* _WORK INSTRUCTIONS_
When you repeat the material, keep each line exact and omit the pictures.

--- START ---

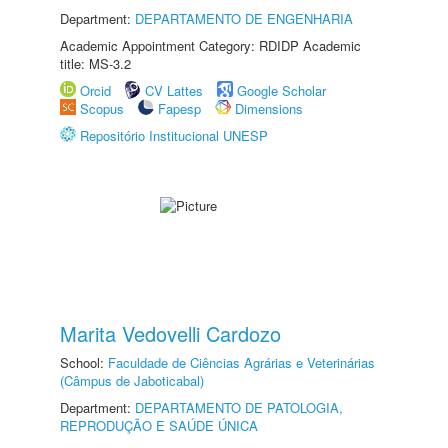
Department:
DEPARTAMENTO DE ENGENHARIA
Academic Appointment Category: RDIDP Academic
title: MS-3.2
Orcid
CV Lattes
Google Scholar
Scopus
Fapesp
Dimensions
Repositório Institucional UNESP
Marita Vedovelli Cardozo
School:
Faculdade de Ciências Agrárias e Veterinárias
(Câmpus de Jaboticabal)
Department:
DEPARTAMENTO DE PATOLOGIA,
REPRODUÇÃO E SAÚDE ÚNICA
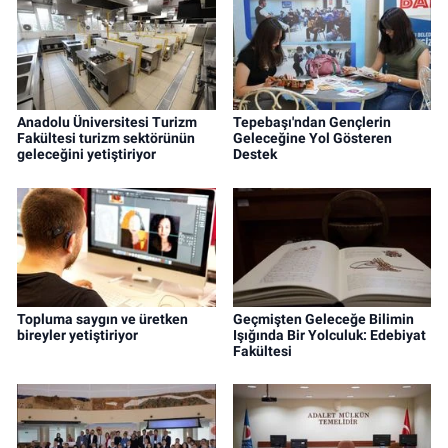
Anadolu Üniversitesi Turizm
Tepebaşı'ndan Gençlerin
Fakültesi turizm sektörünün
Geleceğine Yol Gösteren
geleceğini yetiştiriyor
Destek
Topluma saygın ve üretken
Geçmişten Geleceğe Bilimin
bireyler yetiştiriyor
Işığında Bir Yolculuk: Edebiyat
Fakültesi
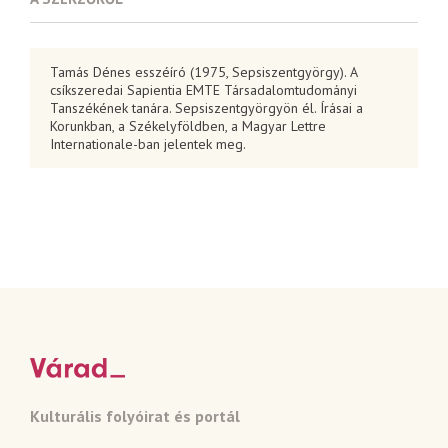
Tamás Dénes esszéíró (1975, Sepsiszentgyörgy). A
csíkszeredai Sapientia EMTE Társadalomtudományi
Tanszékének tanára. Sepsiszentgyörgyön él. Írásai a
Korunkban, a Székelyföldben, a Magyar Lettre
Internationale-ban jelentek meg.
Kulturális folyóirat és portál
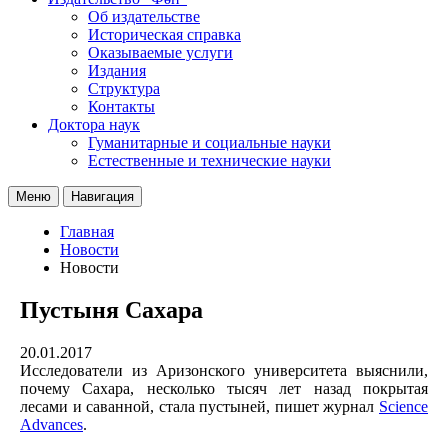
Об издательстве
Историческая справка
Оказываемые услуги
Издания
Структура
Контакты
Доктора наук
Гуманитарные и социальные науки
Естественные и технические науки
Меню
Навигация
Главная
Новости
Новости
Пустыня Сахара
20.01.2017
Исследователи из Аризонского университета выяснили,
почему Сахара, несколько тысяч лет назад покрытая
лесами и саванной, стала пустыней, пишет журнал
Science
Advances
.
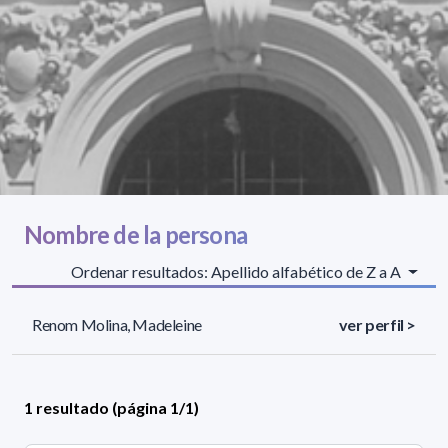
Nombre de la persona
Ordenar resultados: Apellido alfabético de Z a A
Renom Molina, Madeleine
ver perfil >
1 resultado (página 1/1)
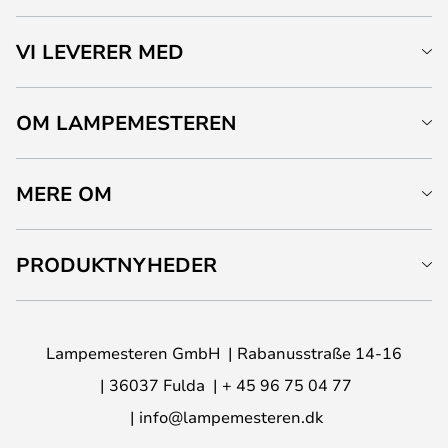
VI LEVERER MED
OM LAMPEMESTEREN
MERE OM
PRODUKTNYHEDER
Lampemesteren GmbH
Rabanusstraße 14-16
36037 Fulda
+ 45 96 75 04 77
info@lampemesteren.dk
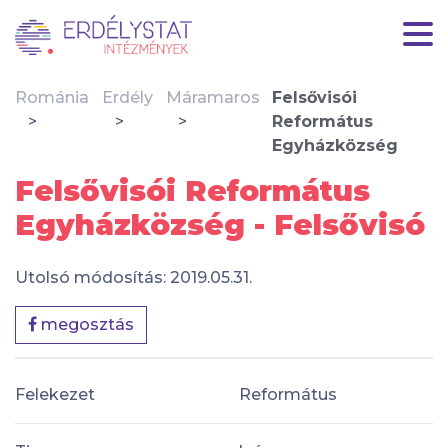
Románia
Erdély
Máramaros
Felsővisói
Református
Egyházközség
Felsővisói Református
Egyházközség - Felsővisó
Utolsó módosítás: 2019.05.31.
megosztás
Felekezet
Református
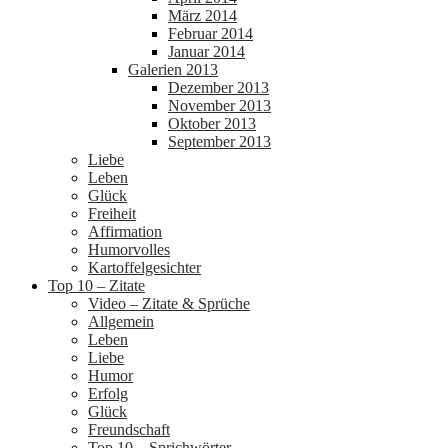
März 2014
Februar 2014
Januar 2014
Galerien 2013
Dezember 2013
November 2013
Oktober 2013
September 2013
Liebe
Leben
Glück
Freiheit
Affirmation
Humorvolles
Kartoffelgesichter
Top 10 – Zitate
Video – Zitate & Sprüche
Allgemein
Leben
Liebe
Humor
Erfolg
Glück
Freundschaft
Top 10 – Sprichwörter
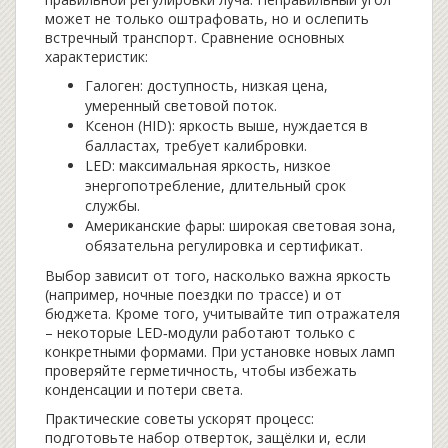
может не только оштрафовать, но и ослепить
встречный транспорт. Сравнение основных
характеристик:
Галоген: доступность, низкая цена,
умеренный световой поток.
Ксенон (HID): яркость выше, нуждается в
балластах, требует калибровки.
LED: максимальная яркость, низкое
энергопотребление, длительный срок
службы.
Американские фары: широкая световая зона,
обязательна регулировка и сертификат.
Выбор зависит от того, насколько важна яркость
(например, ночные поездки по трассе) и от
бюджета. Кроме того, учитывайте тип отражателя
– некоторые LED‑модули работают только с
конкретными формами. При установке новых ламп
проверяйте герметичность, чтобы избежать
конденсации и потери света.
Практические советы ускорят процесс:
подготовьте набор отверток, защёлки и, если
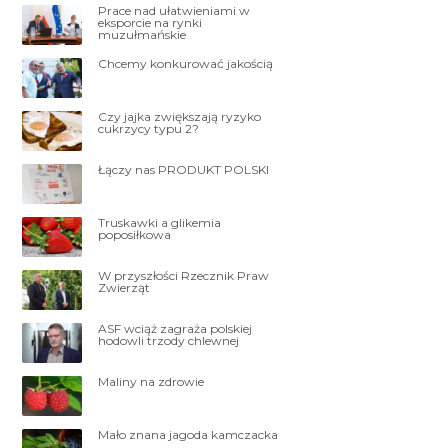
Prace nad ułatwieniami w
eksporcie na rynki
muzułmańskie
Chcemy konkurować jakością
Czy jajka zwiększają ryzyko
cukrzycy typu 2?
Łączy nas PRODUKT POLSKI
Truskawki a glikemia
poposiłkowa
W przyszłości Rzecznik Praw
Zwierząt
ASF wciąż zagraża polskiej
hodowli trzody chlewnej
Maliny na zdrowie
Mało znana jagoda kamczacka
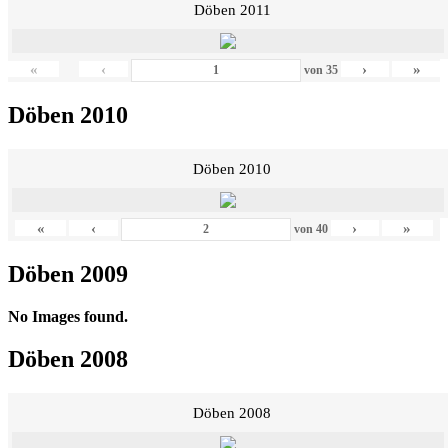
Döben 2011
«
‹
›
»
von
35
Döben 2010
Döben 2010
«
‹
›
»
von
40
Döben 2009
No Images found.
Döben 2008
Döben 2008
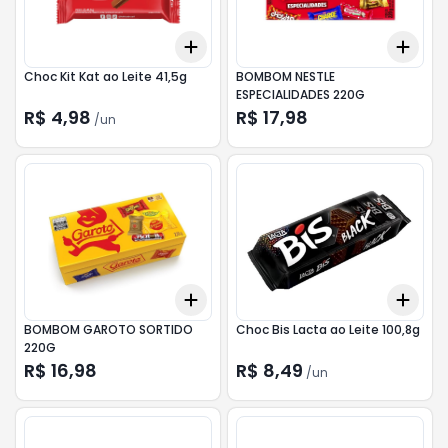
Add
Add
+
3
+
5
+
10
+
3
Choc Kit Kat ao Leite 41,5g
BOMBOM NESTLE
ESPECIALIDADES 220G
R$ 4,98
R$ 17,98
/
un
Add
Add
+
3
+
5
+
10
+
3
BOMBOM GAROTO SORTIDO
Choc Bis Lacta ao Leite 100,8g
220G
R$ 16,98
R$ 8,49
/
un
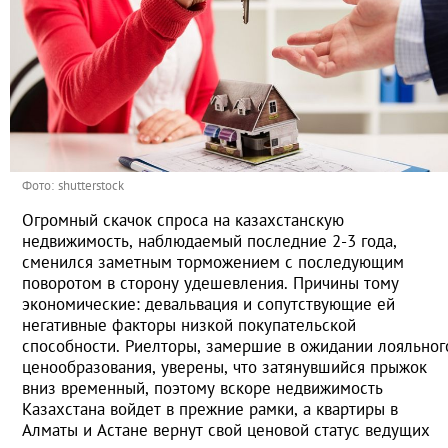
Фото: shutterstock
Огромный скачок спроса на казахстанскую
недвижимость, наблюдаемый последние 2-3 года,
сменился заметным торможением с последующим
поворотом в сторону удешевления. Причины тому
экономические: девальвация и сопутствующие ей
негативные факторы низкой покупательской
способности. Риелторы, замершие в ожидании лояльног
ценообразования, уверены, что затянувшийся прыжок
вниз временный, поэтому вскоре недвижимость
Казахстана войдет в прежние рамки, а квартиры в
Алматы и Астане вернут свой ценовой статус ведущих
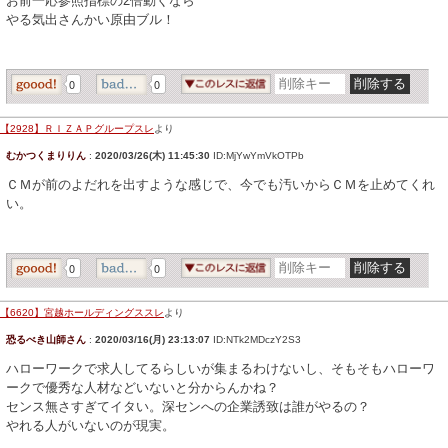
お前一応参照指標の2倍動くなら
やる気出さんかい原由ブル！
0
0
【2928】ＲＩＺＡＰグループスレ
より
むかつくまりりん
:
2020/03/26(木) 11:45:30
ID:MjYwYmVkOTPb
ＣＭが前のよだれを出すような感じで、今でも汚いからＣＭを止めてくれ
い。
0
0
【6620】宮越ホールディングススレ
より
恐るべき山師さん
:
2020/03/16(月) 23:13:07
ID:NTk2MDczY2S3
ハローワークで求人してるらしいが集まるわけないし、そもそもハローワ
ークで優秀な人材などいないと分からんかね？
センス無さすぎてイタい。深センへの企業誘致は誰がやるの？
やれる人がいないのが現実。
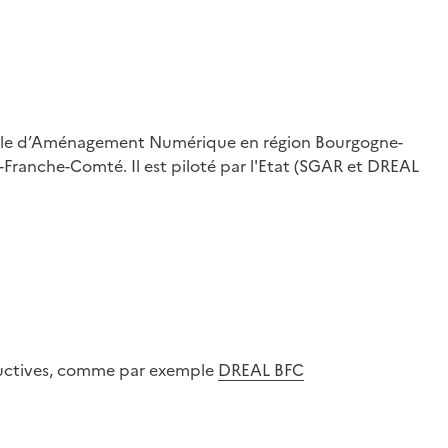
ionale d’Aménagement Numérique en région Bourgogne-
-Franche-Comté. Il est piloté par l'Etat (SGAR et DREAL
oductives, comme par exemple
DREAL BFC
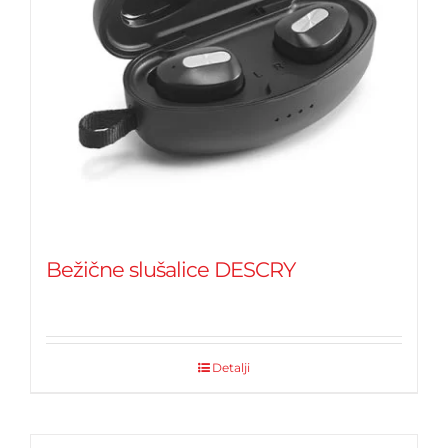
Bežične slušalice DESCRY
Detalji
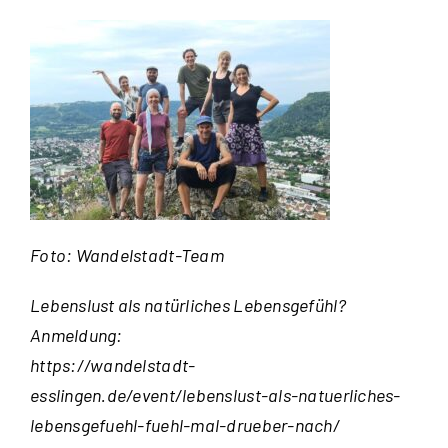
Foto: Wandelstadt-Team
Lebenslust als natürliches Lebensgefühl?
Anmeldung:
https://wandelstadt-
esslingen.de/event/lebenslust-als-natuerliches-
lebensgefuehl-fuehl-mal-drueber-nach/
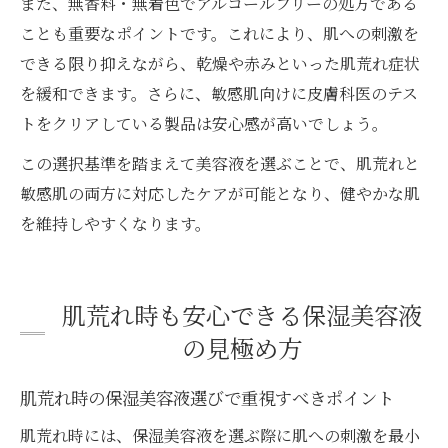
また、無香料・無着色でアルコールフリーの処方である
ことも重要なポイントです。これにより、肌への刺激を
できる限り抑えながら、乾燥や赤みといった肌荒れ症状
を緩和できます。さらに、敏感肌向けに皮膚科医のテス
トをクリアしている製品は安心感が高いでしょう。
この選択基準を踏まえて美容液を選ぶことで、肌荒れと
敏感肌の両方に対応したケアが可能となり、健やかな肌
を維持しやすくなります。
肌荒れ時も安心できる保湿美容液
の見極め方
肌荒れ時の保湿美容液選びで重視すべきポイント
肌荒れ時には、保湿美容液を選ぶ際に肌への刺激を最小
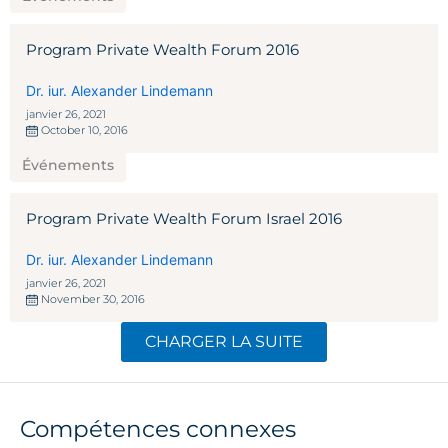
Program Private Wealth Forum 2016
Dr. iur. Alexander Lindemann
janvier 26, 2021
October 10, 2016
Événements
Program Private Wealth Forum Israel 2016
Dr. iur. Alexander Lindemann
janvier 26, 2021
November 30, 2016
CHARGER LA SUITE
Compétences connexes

--- END ---

* _EXERCISE RESULT_
Department:
DEPARTAMENTO DE ENGENHARIA
Academic Appointment Category: RDIDP Academic
title: MS-3.2
Orcid
CV Lattes
Google Scholar
Scopus
Fapesp
Dimensions
Repositório Institucional UNESP
Marita Vedovelli Cardozo
School:
Faculdade de Ciências Agrárias e Veterinárias
(Câmpus de Jaboticabal)
Department:
DEPARTAMENTO DE PATOLOGIA,
REPRODUÇÃO E SAÚDE ÚNICA
Anadolu Üniversitesi Turizm
Tepebaşı'ndan Gençlerin
Fakültesi turizm sektörünün
Geleceğine Yol Gösteren
geleceğini yetiştiriyor
Destek
Topluma saygın ve üretken
Geçmişten Geleceğe Bilimin
bireyler yetiştiriyor
Işığında Bir Yolculuk: Edebiyat
Fakültesi
Tamás Dénes esszéíró (1975, Sepsiszentgyörgy). A
csíkszeredai Sapientia EMTE Társadalomtudományi
Tanszékének tanára. Sepsiszentgyörgyön él. Írásai a
Korunkban, a Székelyföldben, a Magyar Lettre
Internationale-ban jelentek meg.
Kulturális folyóirat és portál
Об издательстве
Историческая справка
Оказываемые услуги
Издания
Структура
Контакты
Доктора наук
Гуманитарные и социальные науки
Естественные и технические науки
Меню
Навигация
Главная
Новости
Новости
Пустыня Сахара
20.01.2017
Исследователи из Аризонского университета выяснили,
почему Сахара, несколько тысяч лет назад покрытая
лесами и саванной, стала пустыней, пишет журнал
Science
Advances
.
Nombre de la persona
Ordenar resultados: Apellido alfabético de Z a A
Renom Molina, Madeleine
ver perfil >
1 resultado (página 1/1)
VI LEVERER MED
OM LAMPEMESTEREN
MERE OM
PRODUKTNYHEDER
Lampemesteren GmbH
Rabanusstraße 14-16
36037 Fulda
+ 45 96 75 04 77
info@lampemesteren.dk
Románia
Erdély
Máramaros
Felsővisói
Református
Egyházközség
Felsővisói Református
Egyházközség - Felsővisó
Utolsó módosítás: 2019.05.31.
megosztás
Felekezet
Református
März 2014
Februar 2014
Januar 2014
Galerien 2013
Dezember 2013
November 2013
Oktober 2013
September 2013
Liebe
Leben
Glück
Freiheit
Affirmation
Humorvolles
Kartoffelgesichter
Top 10 – Zitate
Video – Zitate & Sprüche
Allgemein
Leben
Liebe
Humor
Erfolg
Glück
Freundschaft
Top 10 – Sprichwörter
может не только оштрафовать, но и ослепить
встречный транспорт. Сравнение основных
характеристик:
Галоген: доступность, низкая цена,
умеренный световой поток.
Ксенон (HID): яркость выше, нуждается в
балластах, требует калибровки.
LED: максимальная яркость, низкое
энергопотребление, длительный срок
службы.
Американские фары: широкая световая зона,
обязательна регулировка и сертификат.
Выбор зависит от того, насколько важна яркость
(например, ночные поездки по трассе) и от
бюджета. Кроме того, учитывайте тип отражателя
– некоторые LED‑модули работают только с
конкретными формами. При установке новых ламп
проверяйте герметичность, чтобы избежать
конденсации и потери света.
Практические советы ускорят процесс:
подготовьте набор отверток, защёлки и, если
Prace nad ułatwieniami w
eksporcie na rynki
muzułmańskie
Chcemy konkurować jakością
Czy jajka zwiększają ryzyko
cukrzycy typu 2?
Łączy nas PRODUKT POLSKI
Truskawki a glikemia
poposiłkowa
W przyszłości Rzecznik Praw
Zwierząt
ASF wciąż zagraża polskiej
hodowli trzody chlewnej
Maliny na zdrowie
Mało znana jagoda kamczacka
Döben 2011
«
‹
›
»
von
35
Döben 2010
Döben 2010
«
‹
›
»
von
40
Döben 2009
No Images found.
Döben 2008
Döben 2008
Add
Add
+
3
+
5
+
10
+
3
Choc Kit Kat ao Leite 41,5g
BOMBOM NESTLE
ESPECIALIDADES 220G
R$ 4,98
R$ 17,98
/
un
Add
Add
+
3
+
5
+
10
+
3
BOMBOM GAROTO SORTIDO
Choc Bis Lacta ao Leite 100,8g
220G
R$ 16,98
R$ 8,49
/
un
Фото: shutterstock
Огромный скачок спроса на казахстанскую
недвижимость, наблюдаемый последние 2-3 года,
сменился заметным торможением с последующим
поворотом в сторону удешевления. Причины тому
экономические: девальвация и сопутствующие ей
негативные факторы низкой покупательской
способности. Риелторы, замершие в ожидании лояльног
ценообразования, уверены, что затянувшийся прыжок
вниз временный, поэтому вскоре недвижимость
Казахстана войдет в прежние рамки, а квартиры в
Алматы и Астане вернут свой ценовой статус ведущих
お前一応参照指標の2倍動くなら
やる気出さんかい原由ブル！
0
0
【2928】ＲＩＺＡＰグループスレ
より
むかつくまりりん
:
2020/03/26(木) 11:45:30
ID:MjYwYmVkOTPb
ＣＭが前のよだれを出すような感じで、今でも汚いからＣＭを止めてくれ
い。
0
0
【6620】宮越ホールディングススレ
より
恐るべき山師さん
:
2020/03/16(月) 23:13:07
ID:NTk2MDczY2S3
ハローワークで求人してるらしいが集まるわけないし、そもそもハローワ
ークで優秀な人材などいないと分からんかね？
センス無さすぎてイタい。深センへの企業誘致は誰がやるの？
やれる人がいないのが現実。
ionale d’Aménagement Numérique en région Bourgogne-
-Franche-Comté. Il est piloté par l'Etat (SGAR et DREAL
oductives, comme par exemple
DREAL BFC
Bežične slušalice DESCRY
Detalji
Foto: Wandelstadt-Team
Lebenslust als natürliches Lebensgefühl?
Anmeldung:
https://wandelstadt-
esslingen.de/event/lebenslust-als-natuerliches-
lebensgefuehl-fuehl-mal-drueber-nach/
また、無香料・無着色でアルコールフリーの処方である
ことも重要なポイントです。これにより、肌への刺激を
できる限り抑えながら、乾燥や赤みといった肌荒れ症状
を緩和できます。さらに、敏感肌向けに皮膚科医のテス
トをクリアしている製品は安心感が高いでしょう。
この選択基準を踏まえて美容液を選ぶことで、肌荒れと
敏感肌の両方に対応したケアが可能となり、健やかな肌
を維持しやすくなります。
肌荒れ時も安心できる保湿美容液
の見極め方
肌荒れ時の保湿美容液選びで重視すべきポイント
肌荒れ時には、保湿美容液を選ぶ際に肌への刺激を最小
Program Private Wealth Forum 2016
Dr. iur. Alexander Lindemann
janvier 26, 2021
October 10, 2016
Événements
Program Private Wealth Forum Israel 2016
Dr. iur. Alexander Lindemann
janvier 26, 2021
November 30, 2016
CHARGER LA SUITE
Compétences connexes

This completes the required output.